Vagrant with chequered past remanded over Rahaman’s Park theft

A vagrant accused of stealing items from a Rahaman’s Park residence was last Friday remanded after detailing his previous run-ins with the law.

The allegation against Carl Tudor is that on January 9, at 1 Rahaman’s Park, he stole a number of items including, a garden hose, a cordless phone, a fire extinguisher and a number of other articles, valued at $260,000 in total, from Veer Rahaman.

Tudor, who appeared in court without counsel, pleaded not guilty to the charge of simple larceny when it was read to him in by Chief Magistrate Priya Sewnarine-Beharry at the Georgetown Magistrates’ Court.

Police Prosecutor Seon Blackman said on the day in question the victual complainant saw the accused on his premises via his surveillance camera. He asked that the defendant be denied bail based on the nature and prevalence of the offence and the punishment that it attracts.

When given a chance to speak, Tudor told the court that it is a “cook up” story and  that he was only guilty of stealing one of the items; a garden hose.

He told the court that he is a drug user and had been convicted of several other offences but had since decided to change his life. However, the man said he saw the green hose and thought that he could make a “lil hustle.”

When the magistrate asked if he had any previous convictions, Tudor told the court that he had been convicted three times for robbery and narcotics offences.
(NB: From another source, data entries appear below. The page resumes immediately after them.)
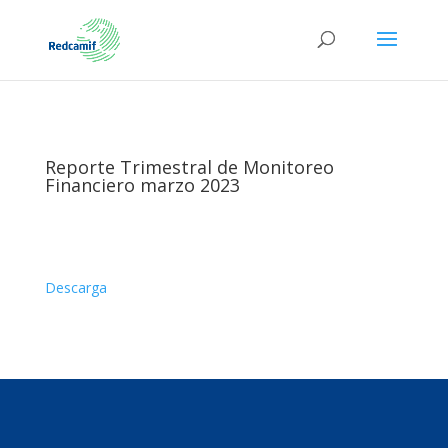
Reporte Trimestral de Monitoreo
Financiero marzo 2023
Descarga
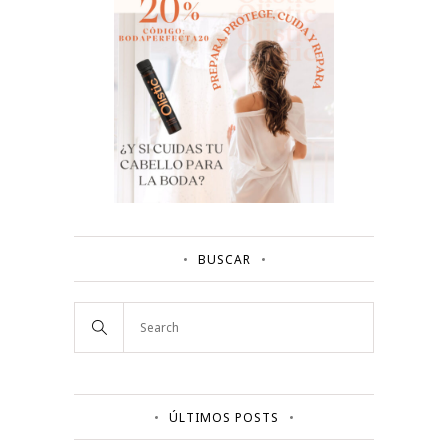
BUSCAR
ÚLTIMOS POSTS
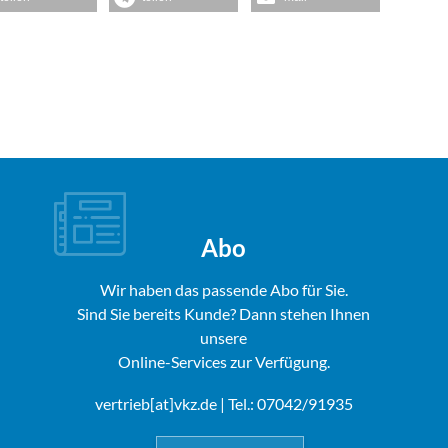
Abo
Wir haben das passende Abo für Sie.
Sind Sie bereits Kunde? Dann stehen Ihnen
unsere
Online-Services zur Verfügung.
vertrieb[at]vkz.de
| Tel.: 07042/91935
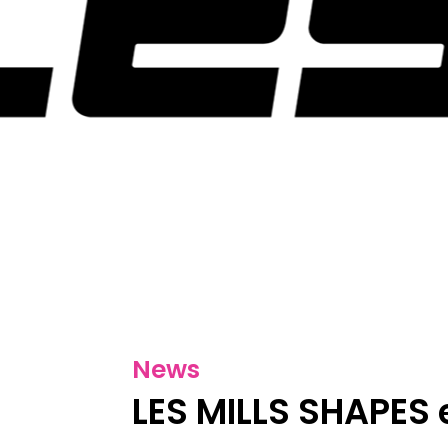
News
LES MILLS SHAPES 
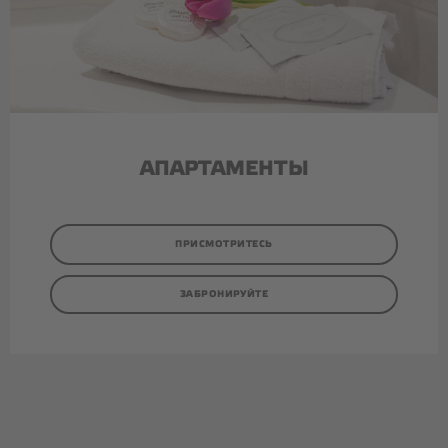
АПАРТАМЕНТЫ
ПРИСМОТРИТЕСЬ
ЗАБРОНИРУЙТЕ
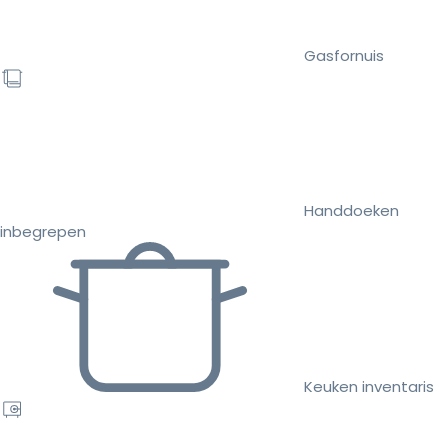
Gasfornuis
Handdoeken
inbegrepen
Keuken inventaris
He also said that he was released from prison in July after serving his most recent sentence on a narcotic charge.

In his efforts to convince the court that he had changed, Tudor said that since his last conviction he had stopped committing robberies because robbers are being killed.

After taking all the facts into consideration, the magistrate remanded Tudor.

On hearing that, he pleaded with the court, “Please don’t let this case come out of this court because you look like a fair person and I will get justice.”

Tudor was ordered to return to court on February 14.

Before leaving the courtroom, he thanked the magistrate and wished her “a blessed evening”.